Der psychisch Kranke muss in einer akuten Krankheitsphase häufig für eine gewisse Zeit seiner Freiheit beraubt werden. Deswegen ist es in diesem sehr sensiblen Bereich enorm wichtig, für klare Strukturen und klare Zuständigkeiten sowie gute Kontrollmöglichkeiten zu sorgen.

Wenn man sich an die Psychiatrie vergangener Zeiten erinnert, weiß man, dass sich das Psychisch-Kranken-Gesetz in Brandenburg über zehn Jahre hinweg gut bewährt hat. Trotzdem war es an der Zeit, das Gesetz neu zu strukturieren und bestimmte Dinge zu überarbeiten und der aktuellen Rechtsprechung und Krankheitseinsicht anzupassen. Mit diesem Gesetz gibt es Klarheit und Stringenz.

Wir haben den Maßregelvollzug und das Psychisch-KrankenGesetz zusammengefasst. Es besteht nun eine hohe Rechtssicherheit. Aus einem besonderen Grund war das notwendig das spiegelt sich auch in unseren Änderungsanträgen wider -: Wie Sie wissen, haben wir den Maßregelvollzug ausgegliedert, und es ist eben auch möglich, die Betreuung psychisch Kranker an Dritte auszugliedern.

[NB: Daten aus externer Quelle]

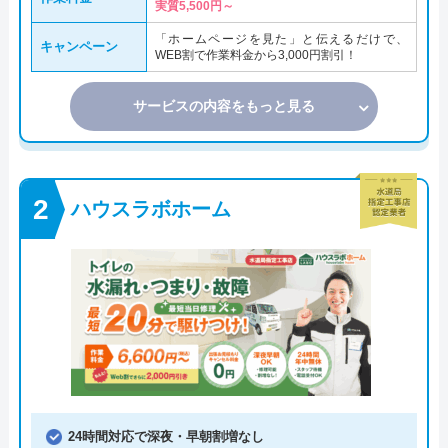
実質5,500円～
「ホームページを見た」と伝えるだけで、
キャンペーン
WEB割で作業料金から3,000円割引！
サービスの内容をもっと見る
ハウスラボホーム
24時間対応で深夜・早朝割増なし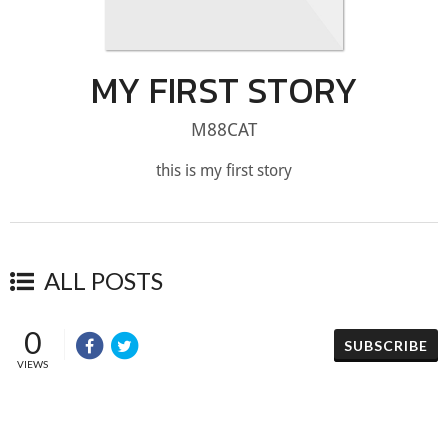
MY FIRST STORY
M88CAT
this is my first story
ALL POSTS
0
SUBSCRIBE
VIEWS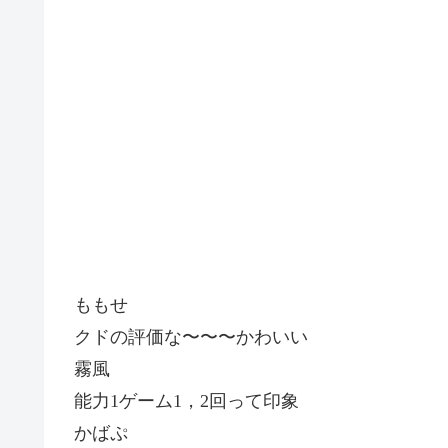
ももせ
クドの評価な〜〜〜かわいい
霧風
能力
1
ゲーム
1
，
2
回って印象
かばぷ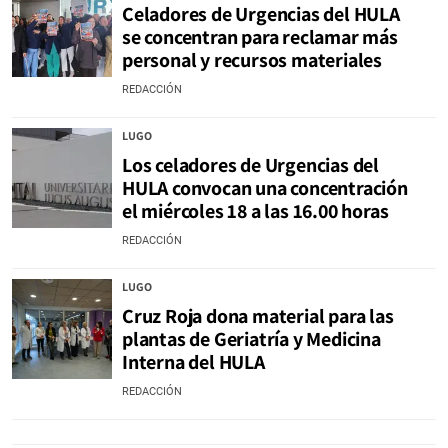
Celadores de Urgencias del HULA
se concentran para reclamar más
personal y recursos materiales
REDACCIÓN
LUGO
Los celadores de Urgencias del
HULA convocan una concentración
el miércoles 18 a las 16.00 horas
REDACCIÓN
LUGO
Cruz Roja dona material para las
plantas de Geriatría y Medicina
Interna del HULA
REDACCIÓN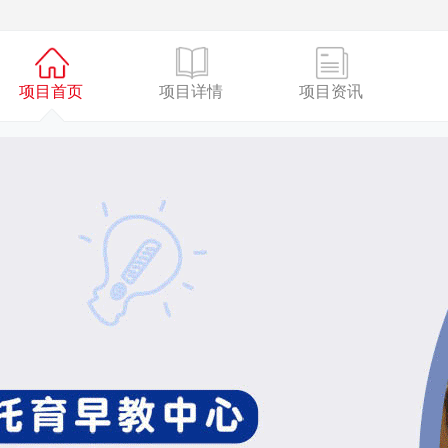
项目首页
项目详情
项目资讯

Gerade in einem Bereich, in dem es um die Einschränkung von Grundrechten und den Umgang mit Menschen, die ihrer selbst nicht Herr sind und die des besonderen Schutzes der Allgemeinheit bedürfen, geht, ist es wichtig, klare und stringente Regeln zu haben.

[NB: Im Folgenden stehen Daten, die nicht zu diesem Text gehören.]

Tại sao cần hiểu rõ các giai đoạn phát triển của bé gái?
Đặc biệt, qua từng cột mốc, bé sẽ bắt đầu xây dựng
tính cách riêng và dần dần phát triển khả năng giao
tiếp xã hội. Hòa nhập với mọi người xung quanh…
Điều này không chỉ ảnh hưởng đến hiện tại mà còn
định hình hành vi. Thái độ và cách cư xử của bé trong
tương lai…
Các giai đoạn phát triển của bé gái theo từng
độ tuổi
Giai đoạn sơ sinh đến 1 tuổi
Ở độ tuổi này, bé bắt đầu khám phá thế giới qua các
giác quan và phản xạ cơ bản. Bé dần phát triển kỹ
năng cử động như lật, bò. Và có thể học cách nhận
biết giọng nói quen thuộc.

Die Zuständigkeiten wurden neu geordnet und geklärt. Es ist außerordentlich zu begrüßen, dass jetzt primär der Sozialpsychiatrische Dienst und nicht mehr das Ordnungsamt für eine zeitweilige Unterbringung zuständig ist. Dadurch ist jeglicher Willkür, Beliebigkeit oder Gleichgültigkeit ein Riegel vorgeschoben worden. Im Geiste des Gesetzes ist immer wieder spürbar, dass der psychisch Kranke seine Würde und Selbstbestimmung weitestgehend behalten muss und dass die Einschränkung seiner Grundrechte und seiner Freiheit so gering wie möglich auszufallen hat. Immer wieder wird betont, dass die Behandlung und die Therapie ihn soweit wie möglich in seinen sozialen und beruflichen Bezügen lassen sollen. Die Grundsatzregel „ambulant vor stationär“ gilt auch hier.